*Problem to work on*:
Each line from the one that includes "streamline processes, and" to the last line of the data below should be set down exactly; no other lines are wanted.

*Data for processing*:

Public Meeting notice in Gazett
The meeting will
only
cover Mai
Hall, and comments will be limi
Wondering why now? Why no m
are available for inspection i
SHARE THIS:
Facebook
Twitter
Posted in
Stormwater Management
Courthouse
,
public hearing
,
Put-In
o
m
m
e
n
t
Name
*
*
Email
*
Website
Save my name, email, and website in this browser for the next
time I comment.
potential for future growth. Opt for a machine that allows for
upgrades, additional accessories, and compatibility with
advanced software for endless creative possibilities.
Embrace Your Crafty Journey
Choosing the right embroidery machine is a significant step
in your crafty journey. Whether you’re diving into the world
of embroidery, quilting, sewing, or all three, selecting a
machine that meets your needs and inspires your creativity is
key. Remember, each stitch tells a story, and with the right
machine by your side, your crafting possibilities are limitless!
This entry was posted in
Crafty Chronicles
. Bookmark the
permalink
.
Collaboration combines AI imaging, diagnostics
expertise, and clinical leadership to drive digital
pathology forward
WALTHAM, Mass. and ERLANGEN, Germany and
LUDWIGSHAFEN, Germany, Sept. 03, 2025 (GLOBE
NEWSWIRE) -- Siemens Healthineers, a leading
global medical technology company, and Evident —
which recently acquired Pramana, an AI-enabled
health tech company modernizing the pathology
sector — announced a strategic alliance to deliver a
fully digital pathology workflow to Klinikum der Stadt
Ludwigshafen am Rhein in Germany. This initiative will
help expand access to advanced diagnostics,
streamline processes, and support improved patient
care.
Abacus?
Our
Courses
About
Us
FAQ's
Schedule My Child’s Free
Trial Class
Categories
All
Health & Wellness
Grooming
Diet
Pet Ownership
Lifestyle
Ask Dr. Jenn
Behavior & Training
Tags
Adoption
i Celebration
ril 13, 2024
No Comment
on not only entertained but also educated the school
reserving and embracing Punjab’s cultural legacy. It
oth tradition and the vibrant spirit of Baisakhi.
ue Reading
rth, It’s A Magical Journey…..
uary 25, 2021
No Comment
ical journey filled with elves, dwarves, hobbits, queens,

*Your solution*:
streamline processes, and support improved patient
care.
Abacus?
Our
Courses
About
Us
FAQ's
Schedule My Child’s Free
Trial Class
Categories
All
Health & Wellness
Grooming
Diet
Pet Ownership
Lifestyle
Ask Dr. Jenn
Behavior & Training
Tags
Adoption
i Celebration
ril 13, 2024
No Comment
on not only entertained but also educated the school
reserving and embracing Punjab’s cultural legacy. It
oth tradition and the vibrant spirit of Baisakhi.
ue Reading
rth, It’s A Magical Journey…..
uary 25, 2021
No Comment
ical journey filled with elves, dwarves, hobbits, queens,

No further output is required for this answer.